Suzuki Baleno – Kleinwagen mit großem Raumangebot und umfangreicher Ausstattung
Sein Heck ist mir beim ersten Aufeinandertreffen auf Anhieb positiv aufgefallen. Eine Designlinie, die mir bei Suzuki bisher nicht untergekommen ist und mir spontan gefällt. Klar gezeichnet, ohne Schnörkel mit hochwertig anmutender Chromspange unter der Heckscheibe. Von vorn erkennt man den Baleno auf Anhieb als Suzuki. Er möchte ein betont vernünftiger, kompakter Kleinwagen (3,99 Meter Außenlänge) sein, der seinen Nutzern das Leben leichter macht. Ein guter Ansatz, denn gerade in dieser Klasse zählen sachliche Werte und ein günstiges Preis-/Leistungsverhältnis. Da muss kein Luxus und auch nicht die beste Materialoberfläche verbaut sein, dafür alles, was das mobile Leben leichter macht. Und hier kann der Baleno tatsächlich punkten. Während der 14 Tage währenden Testphase haben wir den kleinen Japaner schätzen gelernt. Unser Testwagen ist mit dem 111 PS (82 kW) leistenden 3-Zylinder Motor ausgestattet, der seine Leistung turbo-gestützt aus lediglich einem Liter Hubraum zieht. Mit diesem Benziner kann man flott (11,4 Sekunden von 0 auf 100) und trotzdem verbrauchsgünstig unterwegs sein. Im Mix hat er auf unseren Testfahrten knappe 6 Liter je 100 Kilometer konsumiert, ein Wert, mit dem man wirklich zufrieden sein kann. 4,4 Liter gibt Suzuki als Verbrauch im kombinierten Testzyklus an.
Die wahre Größe dieses Kleinen liegt in seinem Raumangebot.
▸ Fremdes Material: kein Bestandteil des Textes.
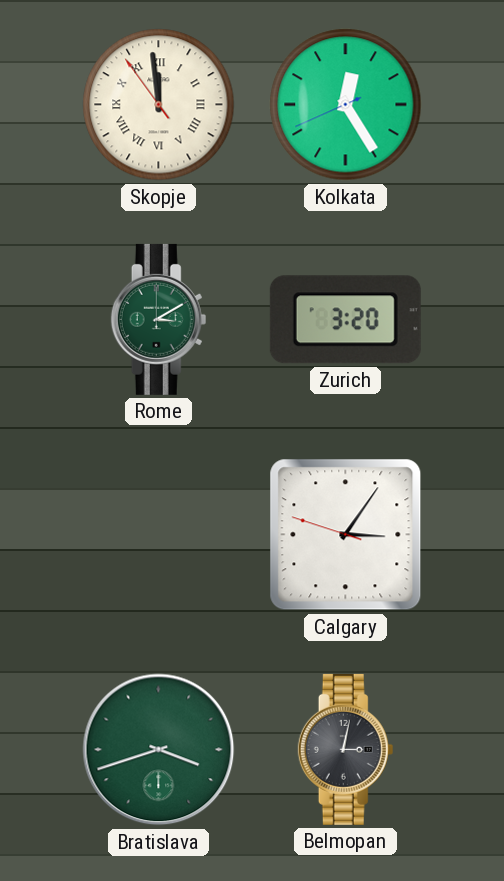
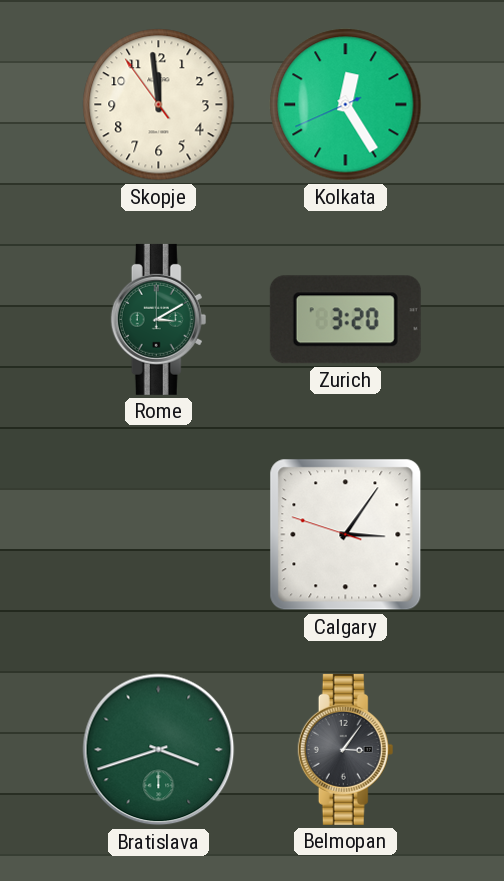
Skopje numerals: Roman -> Arabic
Belmopan: 3:02 -> 3:06
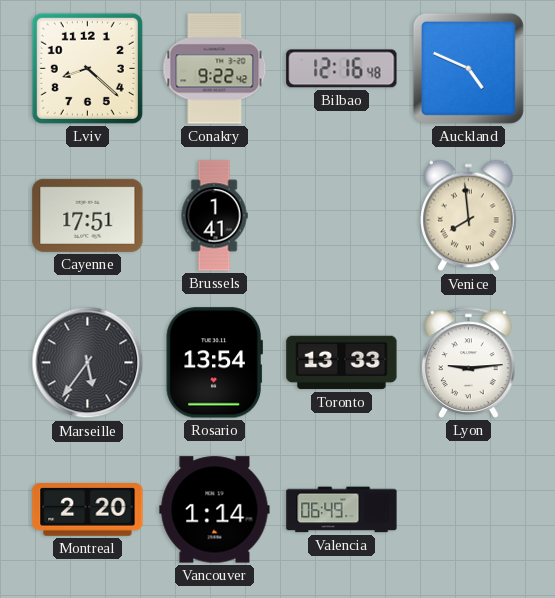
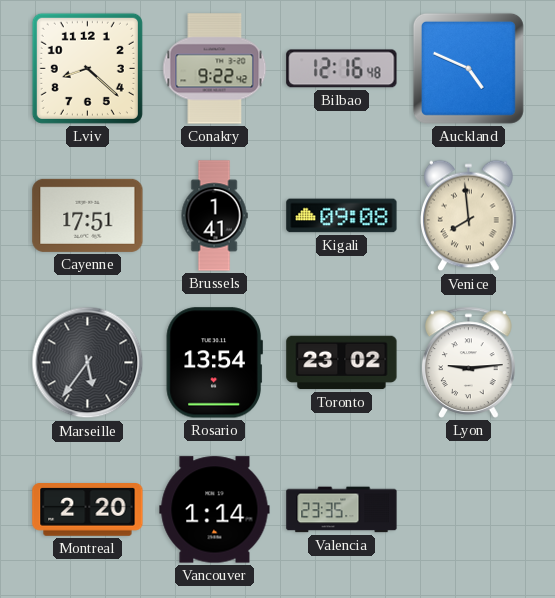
Kigali: none -> 09:08
Toronto: 13:33 -> 23:02
Valencia: 06:49 -> 23:35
Das macht sich in erster Linie in der zweiten Sitzreihe bemerkbar, wo der Fußraum vor den Passagieren dem einer Klasse darüber entspricht. Für Familien ein mit entscheidender Faktor. Gleiches gilt für den Gepäckraum, der 355 bis 1.085 Liter (umgeklappte Lehne) für alles was mit muss zur Verfügung stellt. Auch auf den vorderen Plätzen fühlt man sich wohl, auch wenn die Plastiklandschaft nicht wirklich Lounge-Atmosphäre entstehen lässt. Wie gesagt, der Nutzwert steht im Focus – und der wird auch durch eine umfangreiche Ausstattung definiert.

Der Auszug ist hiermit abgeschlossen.